I guess the journals could turn around and pay the PI? But, then what? The "reviewers" still aren't being paid; just the PI? The incentive then is for the PI to have as many grad students as possible just reviewing papers. (FREE. MONEY.) If there was ever a dynamic I've been in where one agent doesn't need MORE power, it's the PI-grad-student one.

And, I've not even considered (in depth) the Bad Actors™ in such a situation. I'm just thinking about basic humans humaning along...

lmc 2 hours ago||
Interesting, thanks for the reply. I wasn't aware grad students were so heavily involved in the review process, thought it was more postdocs.
thechao 2 hours ago||
PostDocs review the review. PI's sign off on PD's to make sure they're not idiots. Only big labs have enough PD's to let them do reviews. And, for sure, in CS there's almost no big labs. I was under Bjarne Stroustrup, and the larger umbrella group was probably 40ish staff, in total. That'd be: 3 lead PIs (Bjarne, Nancy, Lawrence); there were a small core of assistant profs (Jaakko, Gabi, etc. — maybe 4 or 5 of them?) There were no PD's: just 25ish grad students, and then a rotating stable of undergrads. We were extremely well funded (JP Morgan, MSFT, the fed).
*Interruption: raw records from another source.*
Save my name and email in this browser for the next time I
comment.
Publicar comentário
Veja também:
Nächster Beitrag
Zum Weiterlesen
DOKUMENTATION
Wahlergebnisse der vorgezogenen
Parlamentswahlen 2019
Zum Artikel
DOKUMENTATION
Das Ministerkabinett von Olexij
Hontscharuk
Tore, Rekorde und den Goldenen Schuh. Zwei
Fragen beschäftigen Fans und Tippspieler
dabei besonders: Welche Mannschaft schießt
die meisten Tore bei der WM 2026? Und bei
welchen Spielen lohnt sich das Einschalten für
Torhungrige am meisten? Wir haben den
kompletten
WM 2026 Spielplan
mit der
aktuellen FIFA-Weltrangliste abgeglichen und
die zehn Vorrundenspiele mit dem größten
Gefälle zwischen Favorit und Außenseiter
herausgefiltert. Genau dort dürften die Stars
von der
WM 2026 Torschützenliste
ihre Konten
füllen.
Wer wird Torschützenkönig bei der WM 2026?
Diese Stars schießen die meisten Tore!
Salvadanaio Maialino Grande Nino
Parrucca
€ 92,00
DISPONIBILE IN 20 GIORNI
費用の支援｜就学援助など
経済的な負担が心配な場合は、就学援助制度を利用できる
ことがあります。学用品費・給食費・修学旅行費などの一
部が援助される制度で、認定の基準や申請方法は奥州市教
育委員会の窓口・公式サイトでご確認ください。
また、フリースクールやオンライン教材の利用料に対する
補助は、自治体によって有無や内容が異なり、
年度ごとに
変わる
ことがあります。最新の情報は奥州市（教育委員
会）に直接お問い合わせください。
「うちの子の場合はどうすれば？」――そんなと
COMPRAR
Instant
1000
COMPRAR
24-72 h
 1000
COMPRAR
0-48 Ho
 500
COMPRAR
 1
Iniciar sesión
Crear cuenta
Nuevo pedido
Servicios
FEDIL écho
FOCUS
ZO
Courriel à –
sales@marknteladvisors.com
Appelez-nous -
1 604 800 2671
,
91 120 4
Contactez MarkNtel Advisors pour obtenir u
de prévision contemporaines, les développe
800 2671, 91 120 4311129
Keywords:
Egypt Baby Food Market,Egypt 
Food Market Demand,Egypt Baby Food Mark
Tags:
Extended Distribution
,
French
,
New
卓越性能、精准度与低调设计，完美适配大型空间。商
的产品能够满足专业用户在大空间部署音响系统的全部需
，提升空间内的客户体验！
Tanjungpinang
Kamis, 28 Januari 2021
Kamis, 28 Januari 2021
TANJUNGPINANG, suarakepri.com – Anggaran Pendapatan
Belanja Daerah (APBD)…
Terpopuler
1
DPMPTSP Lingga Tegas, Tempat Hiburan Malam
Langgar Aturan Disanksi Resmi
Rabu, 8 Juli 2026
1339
Our "sister" lab over in computational biology had a few PD's, but was 2x as big, and had easily 5x the funding.

lmc 34 minutes ago||
Cool, thanks for the perspective.
scott_s 3 hours ago||
Great news. They temporarily opened it in 2020 during the pandemic. I argued it should remain so in a post: https://www.scott-a-s.com/acm-digital-library-should-remain-.... I'm glad it's finally happened.
tokai 2 hours ago||
Available to read is not open access. Sadly publishers have completely subverted the Budapest Open Access Initiative definition of open access. It's about rights, not allowed to read the text.
QuantumNomad_ 2 hours ago|
For anyone else wondering what the definition in Budapest Open Access Initiative is:

> By “open access” to this literature, we mean its free availability on the public internet, permitting any users to read, download, copy, distribute, print, search, or link to the full texts of these articles, crawl them for indexing, pass them as data to software, or use them for any other lawful purpose, without financial, legal, or technical barriers other than those inseparable from gaining access to the internet itself

https://www.budapestopenaccessinitiative.org/read/

zkmon 3 hours ago||
More fodder for LLMs? I don't think humans are going to directly consume all that text.
pm90 2 hours ago||
Most researchers publish their papers to arxiv anyway which LLMs can freely access.
tokai 2 hours ago||
Don't they already train on the shadow libraries?
riazrizvi 4 hours ago|
Finally. This might have a material impact on improving professional standards in the industry.